Tuesday, October 23, 2012

Review: The Midwich Cuckoos by John Wyndham

The Midwich Cuckoos has been filmed twice under the title Village of the Damned, but you will find very little of what made it to the movie in the novel by John Wyndham. As always, it is best to treat book and movies as two separate entities.

Having seen the movies and knowing (I thought) what the book was about, I decided to read it for myself. The book is long on philosophy and sociological meanderings and short on plot. Most of the story is told from an insider's point of view, a narrator that was part of the Dayout when Midwich was separated from the rest of the countryside by an invisible wall that rendered anyone entering its influence unconscious. The narrator and his wife, not allowed to return home, decide to make an end run around the police and military and find a way into the village only to be rendered unconscious. They are pulled out by the police and waken slowly and with few side effects of their ordeal by unconsciousness.

When the Dayout ends, the residents, having been under the influence of the effect longer, have some difficulty returning to consciousness and many are freezing. Some of the residents caught out in the open and subjected to the effects longest died as a result of exposure.

The narrator is friend with Dr. Zellaby, an author of philosophical and sociological examinations of mankind, and he is the first to realize that the pregnancies of young virgins and every woman able to bear children in the village a result of the Dayout. The military also have an inkling since they saw an anomaly at the center of Midwich during the Dayout when they flew surveillance. Dr Zellaby's wife is also pregnant, but it turns out she was pregnant by the usual means and her child is not one of the golden-eyed male and female hive minds born.

I won't waste too much time detailing the differences between the movies and the book. The essence is there, but none of the flavor since Wyndham's novel is long on exposition and short on action. Most of the action is explained and detailed by the narrator and through long -- and sometimes boring -- conversations with Dr. Zellaby.

A novel about being tied to a changeling, or cuckoo as the novel terms the children, able to force the "mother's" return when she gets more than 6 miles from Midwich is something that only a man would term science fiction, having never given birth to a child or been tethered to the child's demands for food, clean diapers, and attention.
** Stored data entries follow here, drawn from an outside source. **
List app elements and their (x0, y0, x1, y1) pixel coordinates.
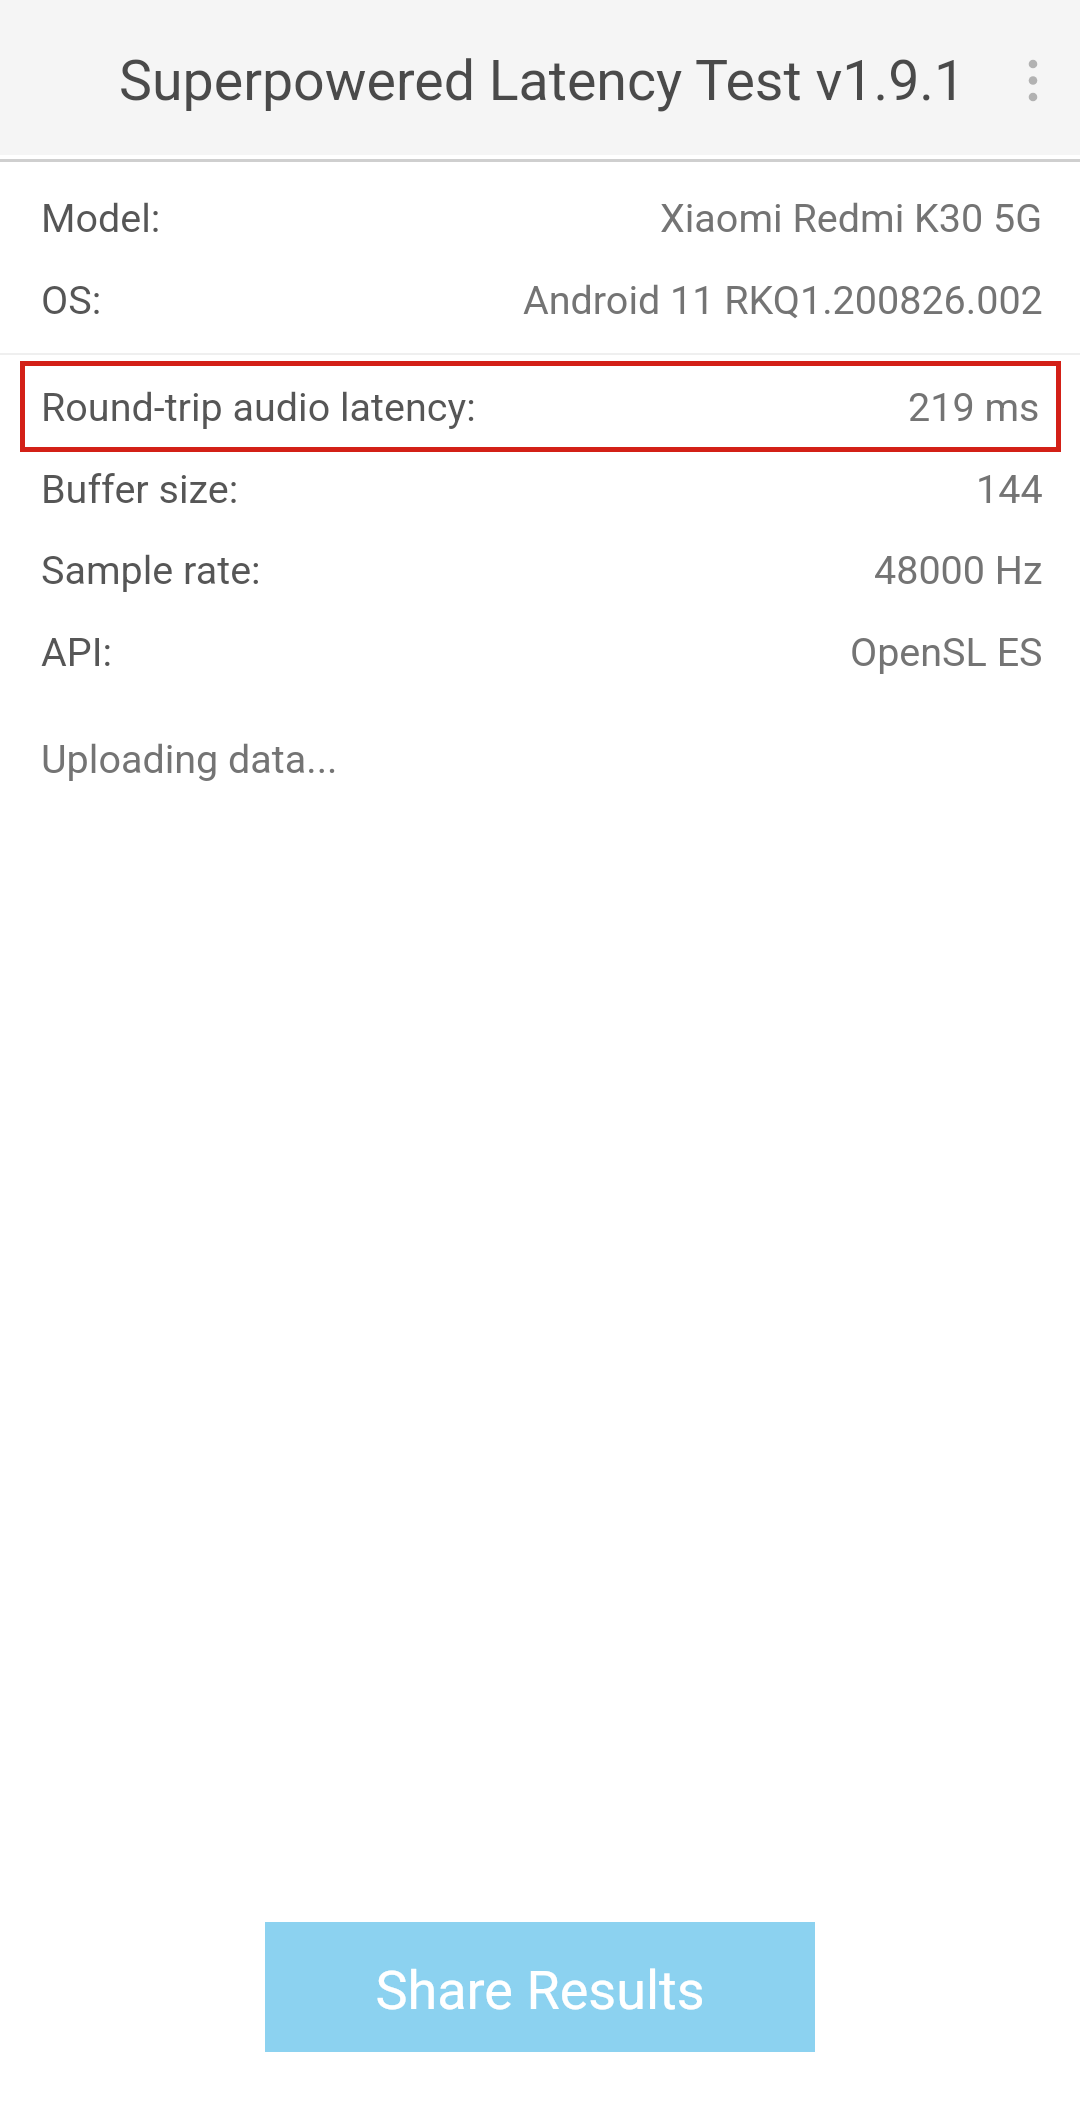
staticText: Superpowered Latency Test v1.9.1 (119, 49, 966, 114)
staticText: OS: (41, 277, 102, 323)
staticText: Share Results (375, 1959, 705, 2022)
staticText: Model: (41, 195, 161, 241)
staticText: 144 (976, 466, 1043, 512)
staticText: Uploading data... (41, 736, 338, 782)
button[interactable]: More options (985, 0, 1080, 155)
staticText: Sample rate: (41, 547, 261, 593)
button[interactable]: OS: (0, 259, 1080, 341)
staticText: Xiaomi Redmi K30 5G (660, 195, 1043, 241)
button[interactable]: Model: (0, 177, 1080, 259)
button[interactable]: Round-trip audio latency: (20, 361, 1061, 452)
staticText: Buffer size: (41, 466, 239, 512)
button[interactable]: Share Results (265, 1922, 815, 2052)
button[interactable]: Buffer size: (0, 448, 1080, 530)
staticText: API: (41, 629, 112, 675)
staticText: OpenSL ES (850, 629, 1043, 675)
staticText: 219 ms (908, 384, 1040, 430)
staticText: Android 11 RKQ1.200826.002 (523, 277, 1043, 323)
button[interactable]: API: (0, 611, 1080, 693)
staticText: 48000 Hz (874, 547, 1043, 593)
staticText: Round-trip audio latency: (41, 384, 476, 430)
button[interactable]: Sample rate: (0, 529, 1080, 611)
Many of the mothers, and indeed Zellaby's own daughter, leave their children behind for the town and military intelligence, who have taken control of the situation, to deal with. The rest of the story leads up to the death of a young man that nearly ran down one of the Cuckoos and the subsequent vengeance taken by townspeople and the Children, which leads up to the extermination of the last group of Children from the Dayout in Midwich.

The Midwich Cuckoos is an interesting story written at a time when the conventions of fiction were different. As I said before, the book is long on exposition and hearsay and short on action. Everything, aside from Zellaby's lectures, most of which are convoluted philosophical Mobius strips, is told second-hand, except where the narrator is on the scene. The ending leaves a bit to be desired, but there is a solid story behind the archaic conventions of storytelling. The novel is worn around the edges by newer and brighter tales of the same stripe but the heart of the story remains what happens when man is threatened by a new and different species that might supplant him -- fear, anger, and eradication. That part of the story still holds true and is worth the reading.